Apple (NASDAQ:AAPL) is making another effort to get into cloud computing.
Analysts from Morgan Stanley (NYSE:MS) and Oppenheimer say Apple is now spending $1 billion/quarter on cloud data centers which, if continued, could quickly give Apple the kind of scale that Amazon (NASDAQ:AMZN), Microsoft (NASDAQ:MSFT) and Alphabet Inc-A (NASDAQ:GOOGL) have achieved in the market.
Until now, Apple’s participation in the market has been limited to iCloud, a consumer storage service tied to its iTunes music offering.
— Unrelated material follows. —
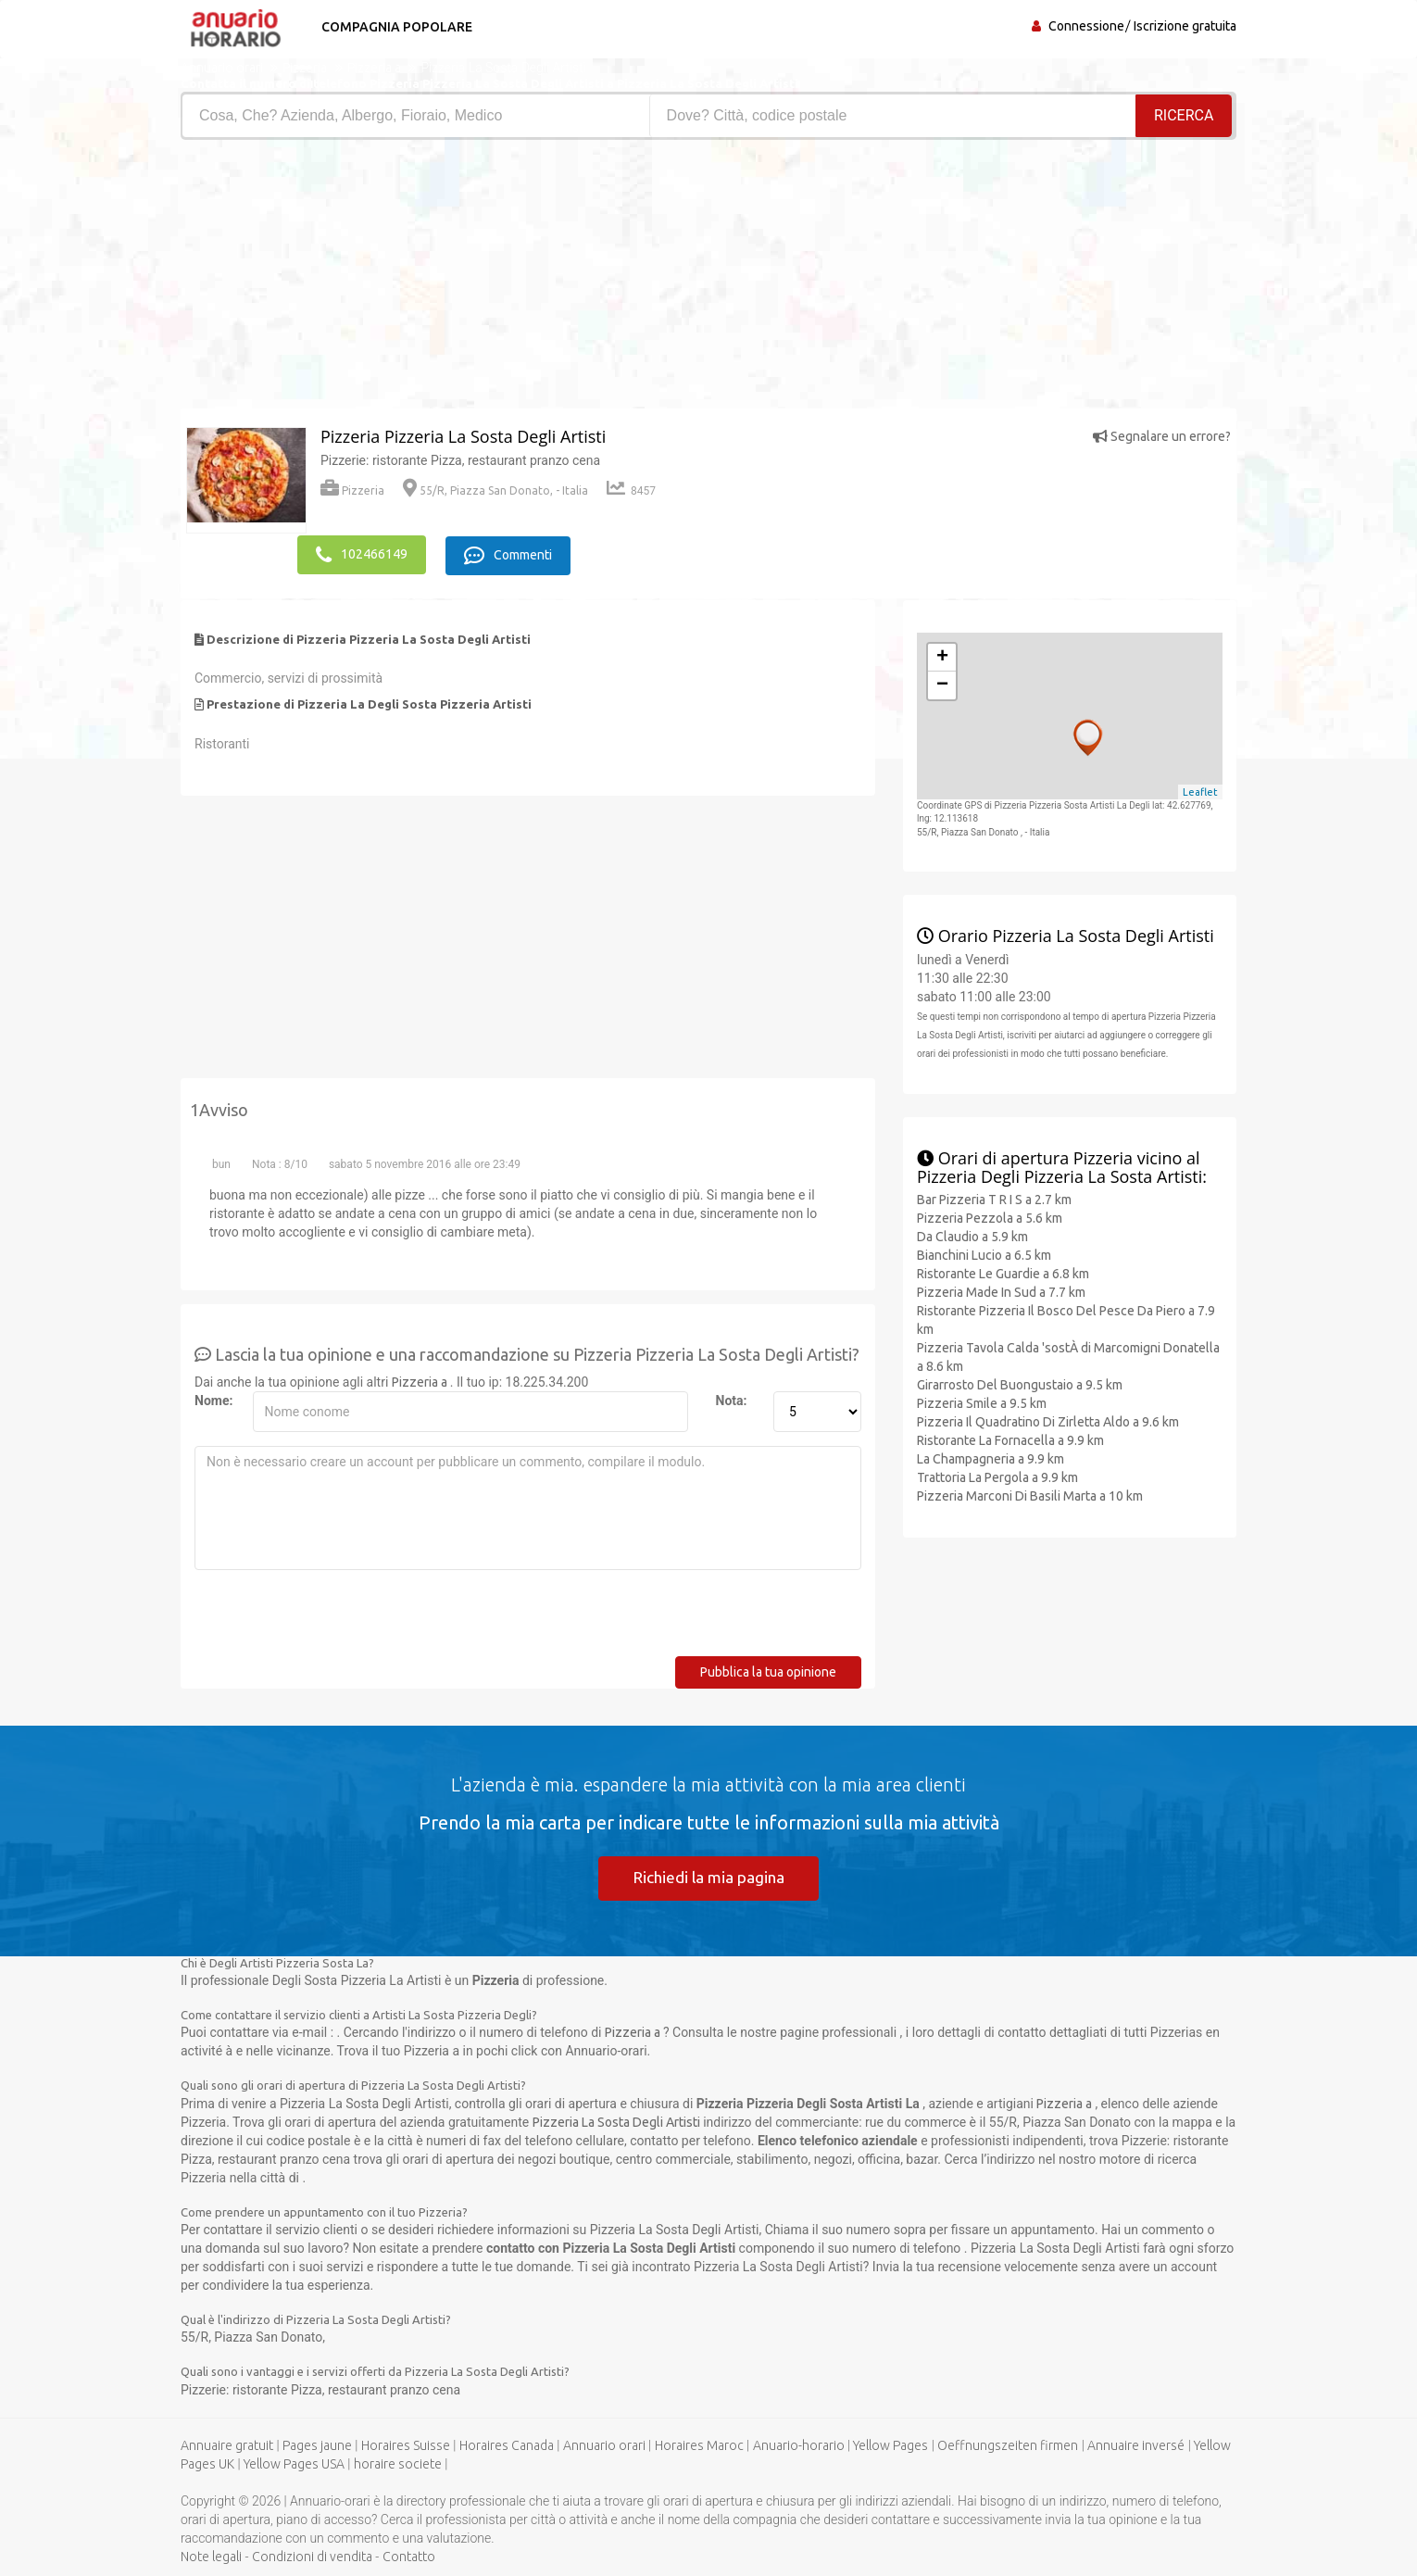 The image size is (1417, 2576). What do you see at coordinates (990, 1456) in the screenshot?
I see `La Champagneria a 9.9 km` at bounding box center [990, 1456].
Oppenheimer analyst Tim Horan has speculated the company may be aiming to create a cloud infrastructure play that competes directly with Amazon.
But a better hint on its plans may have come from a short blog post stating that it is upgrading its CloudKit software to allow creation of server-to-server scripts. The new Application Program Interface will let developers write code that interacts with their CloudKit databases, rather than waiting on user interaction.
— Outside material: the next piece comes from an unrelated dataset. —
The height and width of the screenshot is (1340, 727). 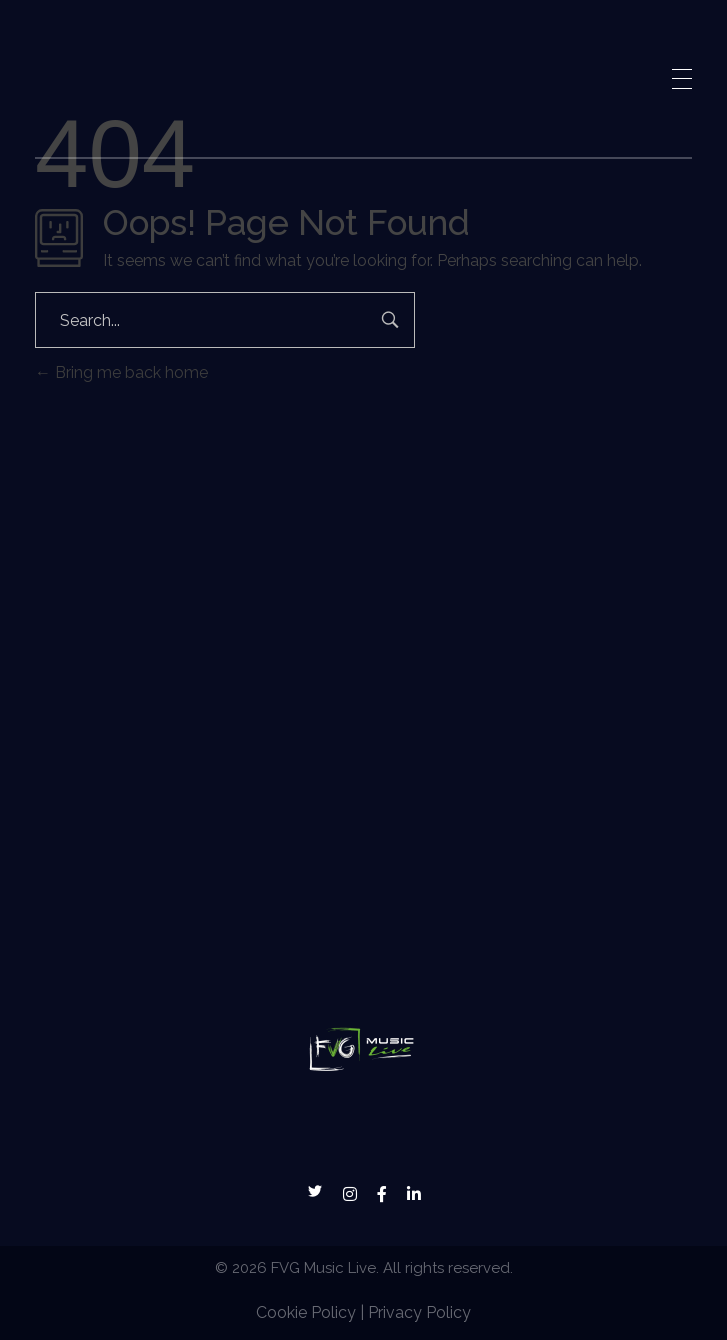 I want to click on Cookie Policy, so click(x=306, y=1312).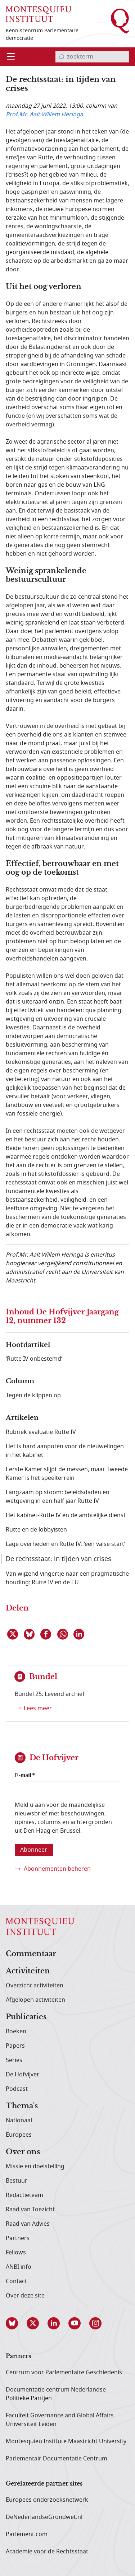  Describe the element at coordinates (16, 2181) in the screenshot. I see `Bestuur` at that location.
At a minimum, the heavy investment by Apple would allow it to stop using Amazon.com for its own cloud efforts. More likely, Apple is planning to expand its enterprise sales, having seen them stall on clients’ inability to fully integrate Apple client hardware into fully-compatible cloud stacks.
What this means for IBM (NYSE:IBM) which has been Apple’s partner in seeking enterprise clients, is unclear. On the one hand, it could give IBM a powerful weapon in unlocking enterprise accounts. At its present market cap of $114 billion, IBM could also be an acquisition target for Apple, which was worth $650 billion just a few months ago, but is now down to $514 billion. A better market for Apple shares would be unlikely to impact IBM, which suffers from a far worse secular decline, and its hundreds of thousands of programmers could slip very neatly under the Apple umbrella.
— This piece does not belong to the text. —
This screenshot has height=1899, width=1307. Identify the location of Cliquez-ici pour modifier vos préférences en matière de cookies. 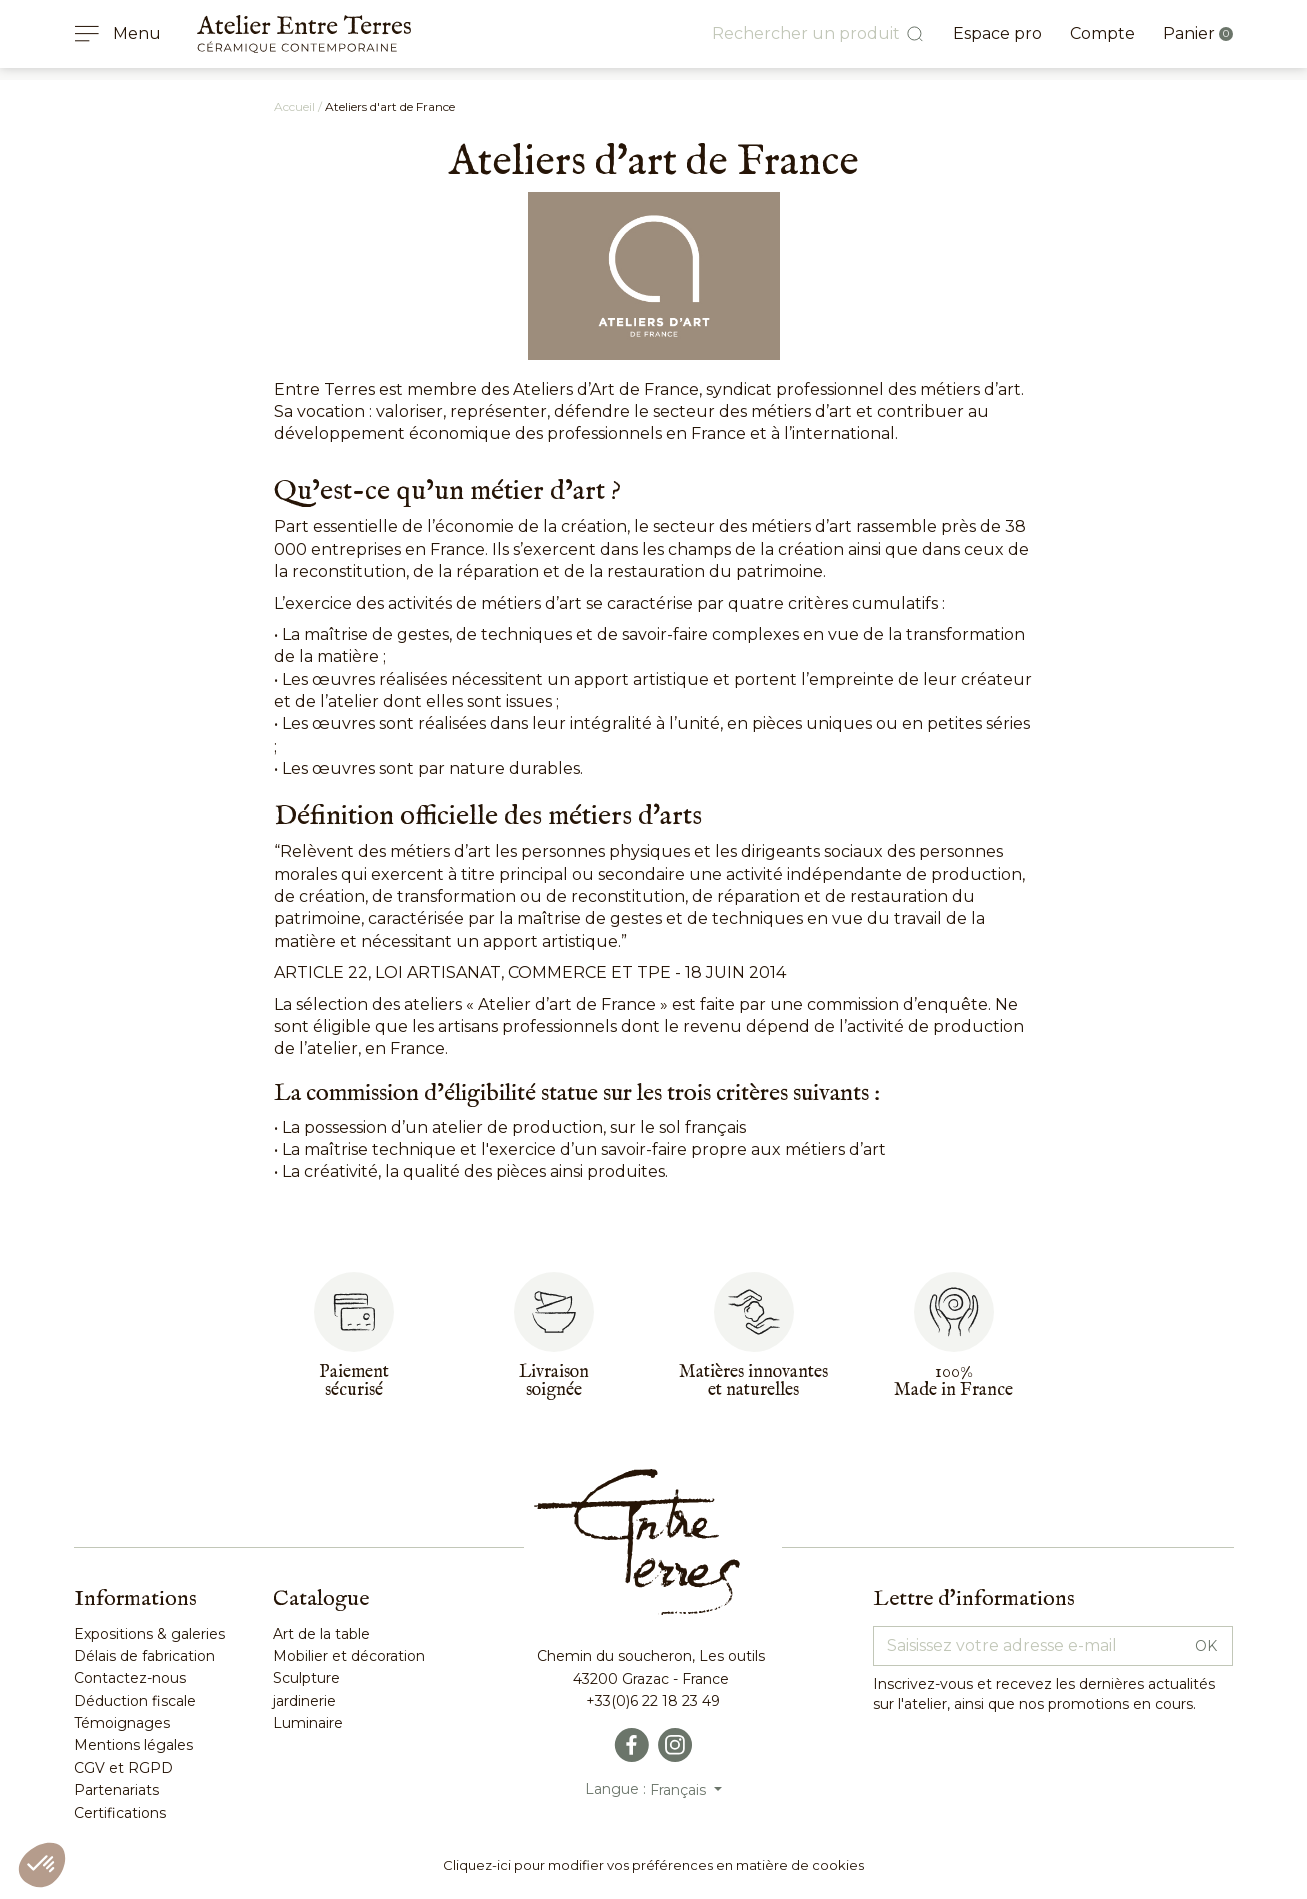
(653, 1865).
For investors, meanwhile, Apple stock might as well be IBM at present price levels. The Price/Earnings multiple on the stock is down to 10. Take out the company’s enormous cash hoard and it’s below the 8.6 P/E of IBM. Investors worry that iPhone sales are rolling over, as iPad and Macintosh sales previously did, and Apple badly needs something that will get them excited again. Buying IBM for cash is something Apple could actually do. And it might even be accretive to Apple earnings.
In my view, however, Amazon.com should worry a lot less about this Apple move than Microsoft. Infrastructure sales may be the base of cloud, but even Amazon’s $8 billion/year in cloud revenue would be barely a blip on Apple’s $233 billion in revenue. To justify its cloud investment, Apple needs to generate enormous Software as a Service sales, not just infrastructure sales. It needs to become an enterprise standard. It’s Microsoft that is in its cross hairs.